Brown on Wednesday survived an effort to fire her “without cause.” The resolution, offered by board member Carl Paladino, fell short in a 5-4 vote. Brown’s supporters said she needs more time, but Paladino and the three members who voted with him had the better argument: Buffalo students don’t have the time to provide Brown with the on-the-job training she needs.
But she survived, so the question is, what now? She is politically hobbled by the public lack of support on the School Board and in the community. It is possible she can survive that, but at what cost to Buffalo’s students and, beyond that, to the city’s economic health? Families don’t want to move into a city where most of the schools are failing.
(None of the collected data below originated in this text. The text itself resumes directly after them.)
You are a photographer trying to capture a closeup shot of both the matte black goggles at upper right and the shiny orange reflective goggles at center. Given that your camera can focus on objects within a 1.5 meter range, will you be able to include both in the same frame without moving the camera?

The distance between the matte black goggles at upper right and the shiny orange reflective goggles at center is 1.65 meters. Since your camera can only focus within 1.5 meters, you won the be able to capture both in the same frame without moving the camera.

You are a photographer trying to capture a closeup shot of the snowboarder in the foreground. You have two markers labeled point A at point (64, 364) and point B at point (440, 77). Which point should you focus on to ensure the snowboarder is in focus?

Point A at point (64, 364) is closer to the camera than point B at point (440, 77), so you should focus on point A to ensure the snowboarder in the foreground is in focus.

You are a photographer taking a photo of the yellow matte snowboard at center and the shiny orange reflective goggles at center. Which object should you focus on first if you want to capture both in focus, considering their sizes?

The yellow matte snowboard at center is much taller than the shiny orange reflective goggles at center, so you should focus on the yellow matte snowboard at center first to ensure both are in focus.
That’s why Brown should take her cue and begin looking for other opportunities. Yes, she says graduation rates have risen, but the state has yet to complete an audit of the district’s numbers. If the rate truly did go up, that would be wonderful, but it’s hard to see how Brown recovers from the loss of confidence in her ability to lead an organization as sprawling and complex as the Buffalo School District.
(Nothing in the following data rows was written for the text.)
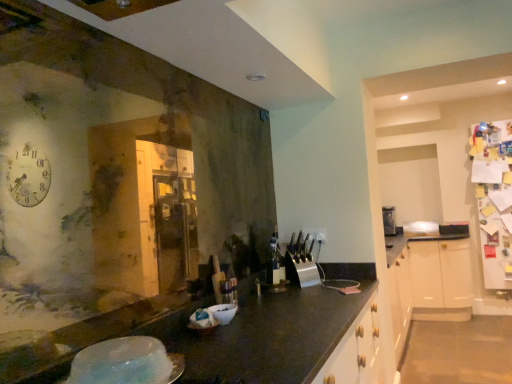 Identify the location of free space above translucent plastic bowl at lower left (from a real-world perspective). The image size is (512, 384). (125, 342). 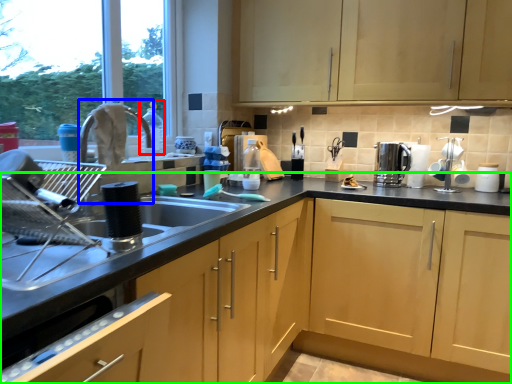 Question: Which object is positioned closest to bottle (highlighted by a red box)? Select from faucet (highlighted by a blue box) and cabinetry (highlighted by a green box).

Choices:
 (A) faucet
 (B) cabinetry

Answer: (A) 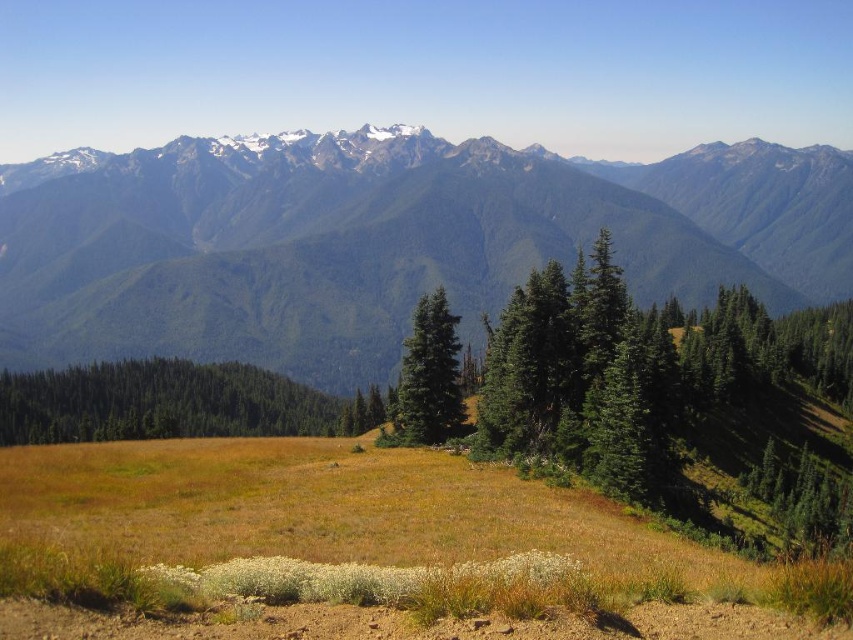 Who is higher up, green forested mountain range at upper center or green matte tree at left?

green forested mountain range at upper center is higher up.

The width and height of the screenshot is (853, 640). What are the coordinates of `green forested mountain range at upper center` in the screenshot? It's located at (383, 240).

Measure the distance between green matte tree at left and green matte tree at center.

They are 52.35 meters apart.

Which of these two, green matte tree at left or green matte tree at center, stands taller?

Standing taller between the two is green matte tree at center.

Measure the distance between point (260, 403) and camera.

The distance of point (260, 403) from camera is 547.31 feet.

Image resolution: width=853 pixels, height=640 pixels. I want to click on green matte tree at left, so pos(169,403).

Is green forested mountain range at upper center taller than green matte tree at center?

Yes, green forested mountain range at upper center is taller than green matte tree at center.

Who is lower down, green forested mountain range at upper center or green matte tree at center?

green matte tree at center is below.

Between point (48, 234) and point (422, 380), which one is positioned behind?

The point (48, 234) is behind.

Find the location of a particular element. This screenshot has width=853, height=640. green forested mountain range at upper center is located at coordinates (383, 240).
Indeed, it is easy to have some sympathy for Brown. Her job is probably the most difficult one in all of Western New York. That’s why it takes someone with specific skills and background – someone with a history of successful leadership in troubled school districts. Brown doesn’t have that, and it shows.
Easily the most troubling aspect of Wednesday’s vote is the false claim of racism it has produced. The vote unfortunately split along racial lines, with the School Board’s five African-American members supporting Brown, who is also African-American, and its four white members voting to fire her.
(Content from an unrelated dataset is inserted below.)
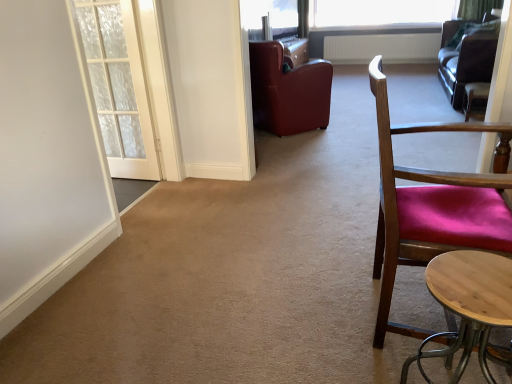 Identify the location of vacant region under wooden chair with red cushion at right, which appears as the 2th chair when viewed from the left (from a real-world perspective). This screenshot has height=384, width=512. (418, 322).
Paladino has drawn complaints of racism in the past, due to vile emails he forwarded, but there has been no plausible suggestion of racism in the way he has conducted himself on the School Board. And none of the other three white members has shown any signs of racism in his conduct, either.
What is more, two prominent African-Americans influential in the district have expressed severe frustration with the district’s leadership. One of them, John B. King Jr., is New York State’s commissioner of education. The other, Samuel Radford, is president of the District Parent Coordinating Council. Alone, those critics defeat the claim that opposition to Brown’s leadership is somehow automatically racist.
It’s a dirty shame, and those claiming a racial motivation to the effort to remove Brown aren’t doing the district or its students any favors. Those critics need to operate from a higher place.
In the end, the Buffalo School Board has voted for more of the same. Unless Brown is going to find her own way out the door, that leaves parents, students and taxpayers with little more than the hope that she can accelerate her learning curve to quickly become the superintendent that Buffalo desperately needs.
In the meantime, students are failing.